WHAT THE TASK REQUIRES
Look through the records below, and copy out every line that holds the string "dass".

RECORD EXCERPTS
=== Begin Enclosure ===

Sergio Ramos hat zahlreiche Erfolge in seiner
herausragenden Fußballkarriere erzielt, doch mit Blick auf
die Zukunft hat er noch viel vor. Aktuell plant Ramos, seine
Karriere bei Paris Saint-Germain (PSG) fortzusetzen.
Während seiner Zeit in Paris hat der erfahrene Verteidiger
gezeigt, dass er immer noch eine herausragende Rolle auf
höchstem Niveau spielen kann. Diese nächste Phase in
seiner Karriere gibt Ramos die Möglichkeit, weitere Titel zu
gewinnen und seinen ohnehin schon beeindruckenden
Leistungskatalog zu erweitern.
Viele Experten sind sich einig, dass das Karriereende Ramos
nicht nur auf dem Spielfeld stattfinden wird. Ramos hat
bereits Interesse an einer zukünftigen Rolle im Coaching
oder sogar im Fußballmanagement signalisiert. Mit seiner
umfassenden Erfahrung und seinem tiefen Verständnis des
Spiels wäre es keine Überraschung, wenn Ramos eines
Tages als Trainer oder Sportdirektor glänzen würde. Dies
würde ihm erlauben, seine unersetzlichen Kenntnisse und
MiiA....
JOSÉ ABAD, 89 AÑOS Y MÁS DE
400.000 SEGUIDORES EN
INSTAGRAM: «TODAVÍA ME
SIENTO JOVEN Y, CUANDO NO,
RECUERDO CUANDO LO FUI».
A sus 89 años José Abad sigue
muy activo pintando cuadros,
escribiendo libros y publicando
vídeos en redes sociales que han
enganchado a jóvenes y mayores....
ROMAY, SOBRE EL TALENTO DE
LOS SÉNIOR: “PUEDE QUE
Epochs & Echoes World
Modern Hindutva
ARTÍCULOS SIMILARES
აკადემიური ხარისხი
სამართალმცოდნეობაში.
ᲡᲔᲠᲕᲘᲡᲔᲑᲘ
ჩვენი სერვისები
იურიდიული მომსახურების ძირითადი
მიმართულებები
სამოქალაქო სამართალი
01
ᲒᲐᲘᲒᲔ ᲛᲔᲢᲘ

=== End Enclosure ===

ANSWER FOR THIS EXERCISE
gezeigt, dass er immer noch eine herausragende Rolle auf
Viele Experten sind sich einig, dass das Karriereende Ramos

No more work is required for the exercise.